TycheHowTo:ImportDataIntoGoogleSheets

From Tyche Insights
Jump to navigation Jump to search

Let's walk through a process of taking a dataset from an open data site and importing it into a Google Sheets spreadsheet. The purpose of this is to show the end-to-end process and provide a few tips along the eway.

Miami-Dade County's open data

Background

Imagine we are interested in looking at vendor and procurement data for Miami-Dade County. We want to look at the County's purchase orders for goods and services to see when are purchase orders use, what is the typical value of purchase orders, and which vendors are used.

We found a relevant dataset on the Miami-Dade County open data site, shown in the picture above. The dataset lists out purchase orders for 2025. We believe that if we can determine the process for using this data then we can import older data such as the 2024 purchase order data. Looking at the 2025 data we see information such as:

  • suppliers - names, addresses
  • item descriptions - what was procured, both a short- and long-form description
  • purchase order information - identifier,

There are data elements such as "SUPPLIER_PO_TYPE" which seems interesting, however the documentation is not descriptive on the different data values.

Our task is:

  1. export the data from the Miami-Dade open data system
  2. import the data into the spreadsheet Google Sheets
  3. start some basic tests on the data

Exporting the data

Open data sites typically have either an Export function to download a copy of the data or a recent copy of the data that you can download (or both). The Miami-Dade open data portal has an ability to export date. Click the Download button:

Download an open dataset

This will provide you with various Download Options. Select CSV to download a comma separated file that can be imported into a spreadsheet:

CSV and other download formats available

After you download the file you can open up the file in a text editor. In the example below we have opened the file in Notepad. The highlighted text is the first row with the data or field descriptions; the text below that is the actual data:

Viewing the open data .csv file in a text editor

The data looks like a good representation of what is found on Miami-Dade's open data site so we are ready to import the data and begin analyzing it.
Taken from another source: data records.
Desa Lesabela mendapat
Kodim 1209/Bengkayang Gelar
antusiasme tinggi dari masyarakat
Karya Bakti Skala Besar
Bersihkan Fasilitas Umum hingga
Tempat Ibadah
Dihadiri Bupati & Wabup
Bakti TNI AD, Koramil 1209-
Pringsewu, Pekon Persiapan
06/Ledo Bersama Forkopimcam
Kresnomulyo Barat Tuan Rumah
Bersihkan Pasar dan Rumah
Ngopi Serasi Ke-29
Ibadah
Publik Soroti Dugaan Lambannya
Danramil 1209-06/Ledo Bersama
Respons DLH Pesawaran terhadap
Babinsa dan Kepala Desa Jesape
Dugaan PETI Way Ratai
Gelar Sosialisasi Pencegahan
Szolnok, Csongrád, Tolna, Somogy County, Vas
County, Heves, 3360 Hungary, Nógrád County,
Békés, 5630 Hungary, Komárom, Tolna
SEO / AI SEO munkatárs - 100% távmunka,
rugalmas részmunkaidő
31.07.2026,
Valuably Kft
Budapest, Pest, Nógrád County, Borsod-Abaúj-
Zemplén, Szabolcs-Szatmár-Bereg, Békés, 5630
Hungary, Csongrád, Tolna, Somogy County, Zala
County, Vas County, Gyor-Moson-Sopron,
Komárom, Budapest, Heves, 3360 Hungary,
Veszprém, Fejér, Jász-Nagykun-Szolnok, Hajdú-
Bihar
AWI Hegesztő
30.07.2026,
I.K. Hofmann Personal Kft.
Importing the data into Google Sheets

For performing work in Google Sheets you will want to create a folder in Google Drive, upload the .csv file to the folder, and create a new Google Sheet. Your folder will look like this:

The open data and a Google Sheet live in a Google Drive folder

Open up the Google Sheet, "Miami-Dade County Purchase Orders 2025" or whatever you named it, and choose File > Import within Google Sheets. You will choose your .csv file found in Google Drive:

Importing CSV into Google Sheets, using the data file stored in Google Drive

After you click "Insert" you will see some options. We recommend inserting the data into a new sheet and to automatically detect the separator (commas). We also recommend in your first pass choosing to "Convert text to numbers...". This may or may not perform all of the conversions accurately; this is one of the first things to examine.
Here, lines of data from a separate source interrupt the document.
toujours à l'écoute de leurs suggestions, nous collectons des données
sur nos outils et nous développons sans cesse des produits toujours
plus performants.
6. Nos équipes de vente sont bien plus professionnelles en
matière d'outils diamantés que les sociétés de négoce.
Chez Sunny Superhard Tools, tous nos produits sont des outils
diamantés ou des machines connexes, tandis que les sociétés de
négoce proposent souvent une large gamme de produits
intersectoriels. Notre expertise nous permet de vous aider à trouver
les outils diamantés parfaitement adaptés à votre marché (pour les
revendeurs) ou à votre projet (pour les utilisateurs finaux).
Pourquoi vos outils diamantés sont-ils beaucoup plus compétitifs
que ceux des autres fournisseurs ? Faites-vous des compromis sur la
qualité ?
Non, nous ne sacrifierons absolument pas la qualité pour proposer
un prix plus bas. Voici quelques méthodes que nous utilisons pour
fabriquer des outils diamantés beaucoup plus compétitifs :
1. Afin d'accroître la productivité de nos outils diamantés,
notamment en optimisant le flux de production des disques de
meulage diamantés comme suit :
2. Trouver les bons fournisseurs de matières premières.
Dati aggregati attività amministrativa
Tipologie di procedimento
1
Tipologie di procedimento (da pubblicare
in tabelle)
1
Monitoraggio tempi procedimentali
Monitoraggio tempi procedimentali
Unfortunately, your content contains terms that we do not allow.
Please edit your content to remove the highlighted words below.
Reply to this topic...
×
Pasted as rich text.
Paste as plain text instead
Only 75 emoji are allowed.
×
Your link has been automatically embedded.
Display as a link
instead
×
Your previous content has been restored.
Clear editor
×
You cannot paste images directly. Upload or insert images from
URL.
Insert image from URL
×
Pick options for inputting the csv into Google Sheets

The .csv data is imported into a new sheet. You can examine the data types or formats for each of the fields. Fields such as PO_NUMBER and PO_AMOUNT are imported correctly as numeric, PO_DATE is a date field, SUPPLIER_NAME and ITEM_DESCRIPTION are character.
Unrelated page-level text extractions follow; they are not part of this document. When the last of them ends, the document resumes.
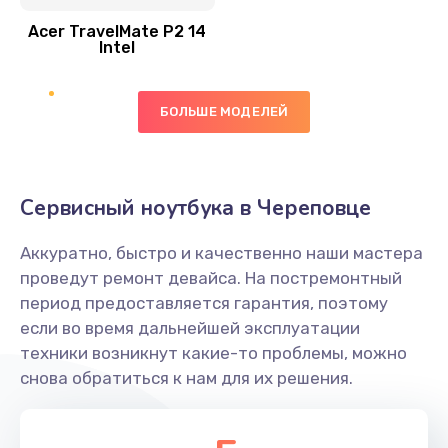
Acer TravelMate P2 14
950 руб.
Intel
Заказать
БОЛЬШЕ МОДЕЛЕЙ
Замена экрана
1095 руб.
Заказать
Сервисный ноутбука в Череповце
Замена северного моста
Аккуратно, быстро и качественно наши мастера
1950 руб.
проведут ремонт девайса. На постремонтный
Заказать
период предоставляется гарантия, поэтому
если во время дальнейшей эксплуатации
Ремонт цепей питания
техники возникнут какие-то проблемы, можно
снова обратиться к нам для их решения.
2500 руб.
Заказать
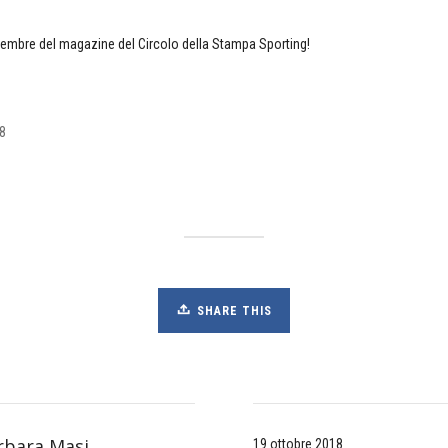
ovembre del magazine del Circolo della Stampa Sporting!
8
SHARE THIS
rbara Masi
19 ottobre 2018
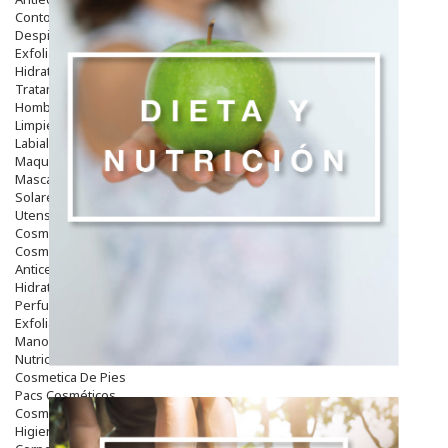
Contorno De Ojos
Despigmentantes
Exfoliantes
Hidratantes
Tratamientos De Noche
Hombre
Limpieza
Labiales
Maquillajes Y Color
Mascarillas
Solares
Utensilios
Cosmética Capilar
Cosmética Corporal
Anticelulíticos
Hidratantes Corporales
Perfumes Y Colonias
Exfoliantes Corporales
Manos Y Uñas
Nutricosmética
Cosmetica De Pies
Pacs Cosméticos
Cosmetica Facial Piel Sensible
Higiene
The csv data is now in Google Sheets - Review fields and data


We did find one issue. Row 25 is a suppleir with a New Jersey address; their ZIPCode is 07932 which was is imported in a numeric field as 7932. For the purpose of our analysis we are not going to examine ZIPCode so this is fine for now, however something that needs to be corrected if we do examine ZIPCode.

Lastly, to fully prepare the data for analysis we select all of the data (highlight cell A1 and choose CTRL-A) and choose Data > Create a Filter.

Introductory Data Exploration

We want to test out the data to review both the source data and its importation, and then perform some basic analysis. This will give us confidence for the serious analysis that we want to perform.

As the data has a Filter on it we can test the values of various fields. For example, we can click on the Filter symbol on PO_AMOUNT and sort all purchase orders by their value from the most to least costly.

Sort the data by PO_AMOUNT, Z to A (largest to smallest value)

We have hidden a few fields so that you can see both the PO_AMOUNT and the supplier's information (SUPPLIER_NAME, SUPPLIER_ADDRESS, etc). We can see that there are several large value PO_AMOUNTs associated with the supplier OHLA Building Inc.

Miami-Dade Purchase orders sorted from largest to smallest amount

One thing to notice is that there are two PO entries with the same PO_NUMBER (5883), the same PO_AMOUNT and the same SUPPLIERT_NAME. We want to understand the potential for double counting. There is another field called PO_LINE_NUMBER; a quick examination suggests that there is a 1:N relationship between a PO_NUMBER and PO_LINE_NUMBER. We can sort the data first by PO_LINE_NUMBER and then by PO_NUMBER to see all entries where PO_NUMBER=5883.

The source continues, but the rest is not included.